N.M.R. and I.R. Spectra of Triterpenoids Isolated from Ginseng

(Presented by Academician V. V. Voevodskii, November 9, 1964)

Recently we reported \({}^{1}\) that acid hydrolysis of individual ginseng glycosides—panaxosides A, B, and C—gives a mixture of at least 6 triterpenoids (“genins” \(A_1—A_6\)) that does not contain panaxadiol \({}^{2}\). Chemical investigation of the principal substance of the mixture—the “genin” \(A_6\), \(C_{30}H_{49}O(OH)_3\), which we named panaxatriol—made it possible to establish that this triterpenoid has the carbon skeleton of panaxadiol, differing from the latter by the presence of an additional hydroxyl group \({}^{3}\). According to preliminary N.M.R. data, the spectra of panaxatriol and panaxadiol are very similar \({}^{4}\). In the present work the results of a more detailed study of “genin” \(A_5\) and panaxatriol by N.M.R. and I.R. spectroscopy are discussed.

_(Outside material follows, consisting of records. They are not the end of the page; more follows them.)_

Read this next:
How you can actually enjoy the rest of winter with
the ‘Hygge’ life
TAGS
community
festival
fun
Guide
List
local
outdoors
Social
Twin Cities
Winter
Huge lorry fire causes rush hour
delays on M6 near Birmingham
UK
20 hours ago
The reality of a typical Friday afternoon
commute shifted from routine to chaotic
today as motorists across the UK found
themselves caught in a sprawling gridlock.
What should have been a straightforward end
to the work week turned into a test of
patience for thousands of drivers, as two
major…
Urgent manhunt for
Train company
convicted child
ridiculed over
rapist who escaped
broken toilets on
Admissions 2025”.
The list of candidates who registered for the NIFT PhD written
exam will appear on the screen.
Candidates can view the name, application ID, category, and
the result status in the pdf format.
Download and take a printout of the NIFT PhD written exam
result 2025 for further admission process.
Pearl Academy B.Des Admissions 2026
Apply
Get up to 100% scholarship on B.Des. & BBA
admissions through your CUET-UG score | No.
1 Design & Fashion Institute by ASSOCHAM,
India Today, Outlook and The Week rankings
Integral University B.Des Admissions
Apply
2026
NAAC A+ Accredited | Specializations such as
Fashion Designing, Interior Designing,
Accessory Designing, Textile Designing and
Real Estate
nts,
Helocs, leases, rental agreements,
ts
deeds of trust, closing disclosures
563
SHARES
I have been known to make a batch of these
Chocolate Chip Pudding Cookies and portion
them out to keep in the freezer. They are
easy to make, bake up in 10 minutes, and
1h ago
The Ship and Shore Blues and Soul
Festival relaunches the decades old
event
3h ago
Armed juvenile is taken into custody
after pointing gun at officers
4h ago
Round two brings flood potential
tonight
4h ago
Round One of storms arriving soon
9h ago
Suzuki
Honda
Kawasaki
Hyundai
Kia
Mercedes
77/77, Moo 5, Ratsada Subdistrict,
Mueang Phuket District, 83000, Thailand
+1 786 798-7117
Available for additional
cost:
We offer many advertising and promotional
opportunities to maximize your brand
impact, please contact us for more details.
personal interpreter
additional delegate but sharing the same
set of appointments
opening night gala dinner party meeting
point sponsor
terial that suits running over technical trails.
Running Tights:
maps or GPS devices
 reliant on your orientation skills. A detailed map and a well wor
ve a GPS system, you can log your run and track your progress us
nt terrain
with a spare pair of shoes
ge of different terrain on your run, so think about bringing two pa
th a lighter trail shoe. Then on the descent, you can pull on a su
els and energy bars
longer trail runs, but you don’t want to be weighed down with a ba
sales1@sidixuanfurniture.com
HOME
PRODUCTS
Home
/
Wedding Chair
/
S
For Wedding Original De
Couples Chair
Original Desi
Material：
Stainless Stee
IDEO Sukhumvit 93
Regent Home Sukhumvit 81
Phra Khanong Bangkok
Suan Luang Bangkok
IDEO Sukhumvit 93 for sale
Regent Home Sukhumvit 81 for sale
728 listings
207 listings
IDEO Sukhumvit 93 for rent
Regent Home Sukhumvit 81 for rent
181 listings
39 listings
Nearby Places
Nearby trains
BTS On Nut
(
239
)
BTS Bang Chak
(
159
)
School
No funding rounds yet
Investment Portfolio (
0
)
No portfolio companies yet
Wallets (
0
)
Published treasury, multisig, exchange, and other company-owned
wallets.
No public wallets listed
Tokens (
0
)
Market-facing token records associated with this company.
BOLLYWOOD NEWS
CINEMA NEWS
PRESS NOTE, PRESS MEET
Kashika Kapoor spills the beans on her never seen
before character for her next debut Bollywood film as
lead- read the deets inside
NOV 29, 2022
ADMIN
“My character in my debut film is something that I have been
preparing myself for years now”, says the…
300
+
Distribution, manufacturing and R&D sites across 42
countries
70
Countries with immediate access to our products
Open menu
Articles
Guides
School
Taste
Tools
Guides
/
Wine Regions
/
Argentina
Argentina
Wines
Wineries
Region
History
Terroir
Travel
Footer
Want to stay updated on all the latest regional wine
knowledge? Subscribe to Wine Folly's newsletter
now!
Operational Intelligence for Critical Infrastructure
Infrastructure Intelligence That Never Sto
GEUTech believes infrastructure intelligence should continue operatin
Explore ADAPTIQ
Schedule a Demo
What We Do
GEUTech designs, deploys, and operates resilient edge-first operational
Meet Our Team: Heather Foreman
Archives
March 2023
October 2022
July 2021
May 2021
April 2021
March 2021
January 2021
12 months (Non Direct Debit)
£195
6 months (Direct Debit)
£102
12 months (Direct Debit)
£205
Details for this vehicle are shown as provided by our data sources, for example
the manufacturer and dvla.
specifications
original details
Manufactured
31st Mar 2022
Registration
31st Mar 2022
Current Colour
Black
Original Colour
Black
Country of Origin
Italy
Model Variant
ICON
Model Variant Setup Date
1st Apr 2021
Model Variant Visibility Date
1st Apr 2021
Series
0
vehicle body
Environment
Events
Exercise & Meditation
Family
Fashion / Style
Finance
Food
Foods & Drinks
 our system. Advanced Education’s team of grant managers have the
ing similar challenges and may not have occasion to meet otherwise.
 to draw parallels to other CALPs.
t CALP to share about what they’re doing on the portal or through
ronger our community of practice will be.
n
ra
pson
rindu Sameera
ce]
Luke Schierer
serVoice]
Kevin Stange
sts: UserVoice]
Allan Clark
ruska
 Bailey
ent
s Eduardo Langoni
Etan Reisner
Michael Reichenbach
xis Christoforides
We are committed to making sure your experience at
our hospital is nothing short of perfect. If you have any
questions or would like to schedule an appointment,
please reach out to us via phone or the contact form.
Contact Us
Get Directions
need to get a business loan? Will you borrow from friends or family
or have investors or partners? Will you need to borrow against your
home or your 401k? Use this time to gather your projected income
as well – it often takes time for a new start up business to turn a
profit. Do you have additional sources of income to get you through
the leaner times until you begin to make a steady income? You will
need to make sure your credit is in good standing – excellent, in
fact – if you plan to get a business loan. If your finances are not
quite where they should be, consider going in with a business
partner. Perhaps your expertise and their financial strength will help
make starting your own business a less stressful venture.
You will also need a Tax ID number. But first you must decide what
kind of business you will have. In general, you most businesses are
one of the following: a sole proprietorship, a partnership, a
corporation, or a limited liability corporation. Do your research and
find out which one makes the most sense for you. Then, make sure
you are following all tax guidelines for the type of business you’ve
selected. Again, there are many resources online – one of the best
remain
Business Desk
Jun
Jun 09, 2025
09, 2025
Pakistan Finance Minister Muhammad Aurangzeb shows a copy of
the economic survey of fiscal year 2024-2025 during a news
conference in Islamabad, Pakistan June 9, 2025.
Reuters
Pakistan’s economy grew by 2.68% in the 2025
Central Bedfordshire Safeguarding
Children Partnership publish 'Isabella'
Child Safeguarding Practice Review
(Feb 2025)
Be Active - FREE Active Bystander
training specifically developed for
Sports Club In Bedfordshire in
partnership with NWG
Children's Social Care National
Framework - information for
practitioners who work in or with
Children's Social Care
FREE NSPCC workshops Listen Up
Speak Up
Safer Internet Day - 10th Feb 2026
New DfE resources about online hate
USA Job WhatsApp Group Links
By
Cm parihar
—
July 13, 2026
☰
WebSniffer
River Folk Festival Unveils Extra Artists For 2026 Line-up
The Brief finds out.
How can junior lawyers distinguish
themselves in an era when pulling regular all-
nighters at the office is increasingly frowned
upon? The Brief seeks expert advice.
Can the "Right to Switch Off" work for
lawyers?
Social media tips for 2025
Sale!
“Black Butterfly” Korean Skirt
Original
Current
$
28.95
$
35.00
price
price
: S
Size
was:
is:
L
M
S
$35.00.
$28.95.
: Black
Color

In the N.M.R. spectrum of panaxatriol (Fig. 1, a), lines 1, 2, 3, 4, 5, and 6 correspond to methyl groups, 7 and 8 to skeletal protons (\(CH_2\) and \(CH\) groups), and 9 to hydroxyls not involved in intramolecular hydrogen bonds. The multiplet at 3–3.5 m.u. is given by the protons of carbon atoms \(C_3\) and \(C_{12}\); the shift to weaker field is due to the influence of the oxygen of the hydroxyl groups located at these same carbon atoms.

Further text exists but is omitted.